I pray that one day people care, that people – especially teenagers – look at redefy and say you know what, “I’m with that, let’s make a difference.”

I think that I’ve somehow cluttered this reflection with far too much negativity, and while everything I’ve said remains true, I’ve been blessed. I’ve been blessed to have also found people who do care in redefy’s leadership team, school representatives team, those who have contributed stories, those who are engaged in our social media, those who come to our events, and many others. I thank every single person who has contributed to our cause and has helped redefy’s mission reach more people.

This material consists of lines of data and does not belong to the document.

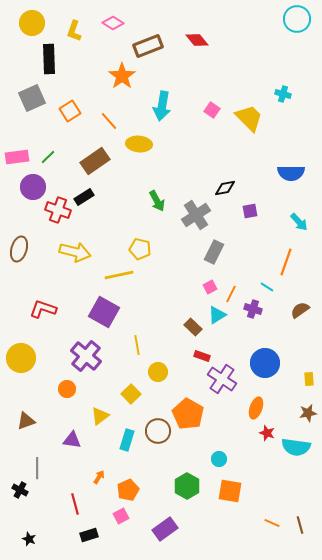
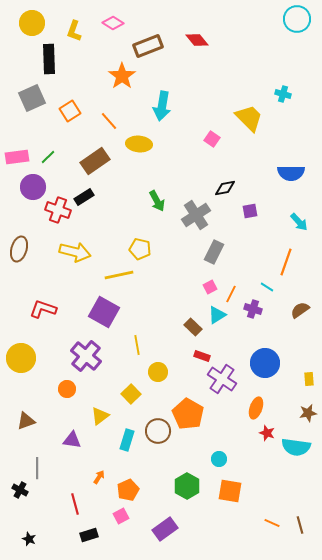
pink square at (212, 110): moved 29 px down
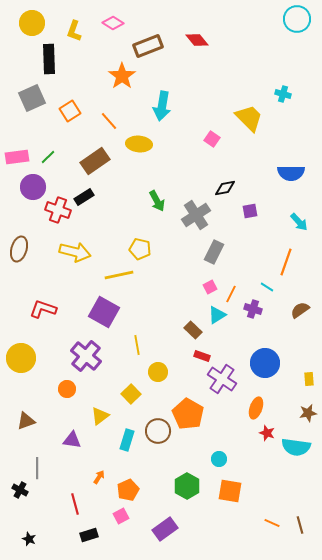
brown rectangle at (193, 327): moved 3 px down
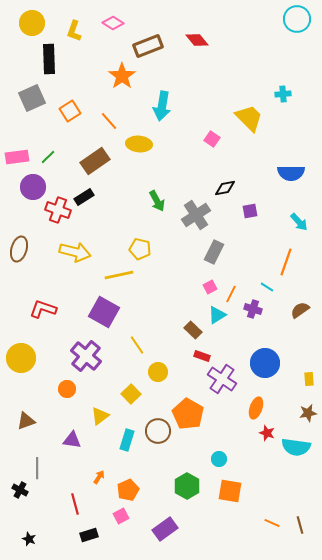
cyan cross at (283, 94): rotated 21 degrees counterclockwise
yellow line at (137, 345): rotated 24 degrees counterclockwise
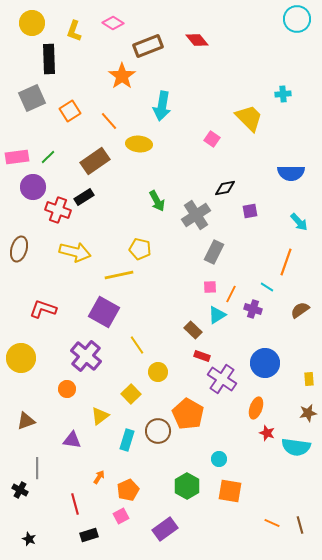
pink square at (210, 287): rotated 24 degrees clockwise
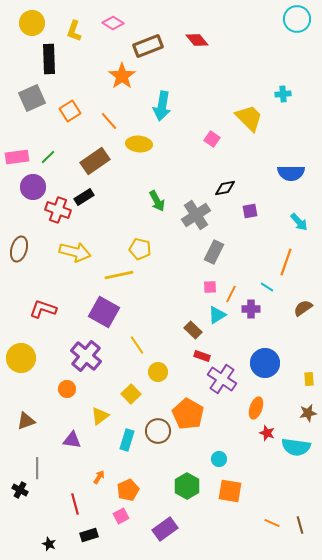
purple cross at (253, 309): moved 2 px left; rotated 18 degrees counterclockwise
brown semicircle at (300, 310): moved 3 px right, 2 px up
black star at (29, 539): moved 20 px right, 5 px down
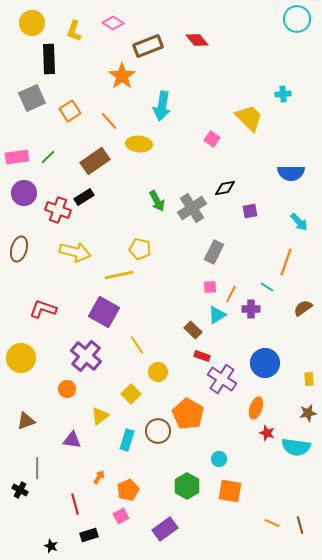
purple circle at (33, 187): moved 9 px left, 6 px down
gray cross at (196, 215): moved 4 px left, 7 px up
black star at (49, 544): moved 2 px right, 2 px down
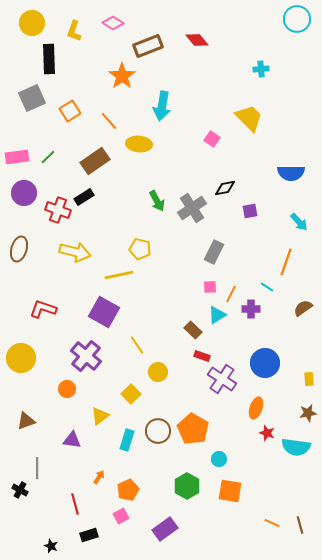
cyan cross at (283, 94): moved 22 px left, 25 px up
orange pentagon at (188, 414): moved 5 px right, 15 px down
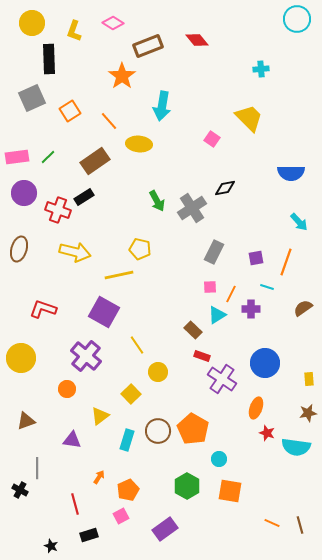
purple square at (250, 211): moved 6 px right, 47 px down
cyan line at (267, 287): rotated 16 degrees counterclockwise
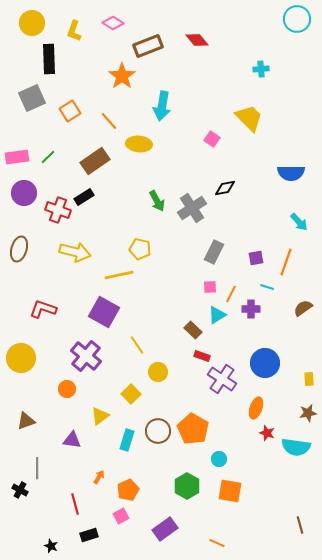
orange line at (272, 523): moved 55 px left, 20 px down
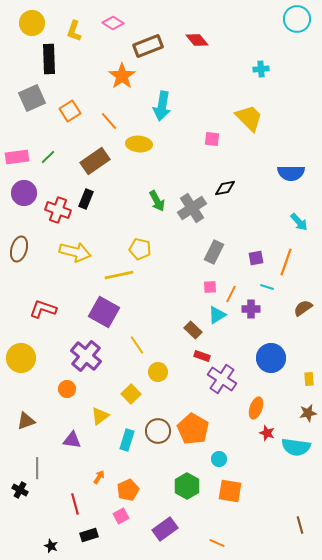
pink square at (212, 139): rotated 28 degrees counterclockwise
black rectangle at (84, 197): moved 2 px right, 2 px down; rotated 36 degrees counterclockwise
blue circle at (265, 363): moved 6 px right, 5 px up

This organization has allowed me the opportunities to meet a lot of people that I would not otherwise have met. I’ve been truly fortunate to meet so many people who have devoted their lives to non-profit and have fruitful discussions with them. I have learned more in this last year about myself and the world around me than I could have possibly imagined. My work with redefy has also allowed me to be on the executive board of a local social justice organization, Not In Our Town, and I’ve been truly privileged to be included in such powerful work with such remarkable individuals. redefy has allowed me to learn. I was not as aware before I started this organization, and through the people I have met and the stories I have heard, I’ve learned.

redefy and everyone in my life have given me the distinct privilege of becoming a more aware, accepting, and determined person, and I cannot wait for 2015 and all the growth this organization will bring me and my community.

Thank you, from the bottom of my heart – thank you.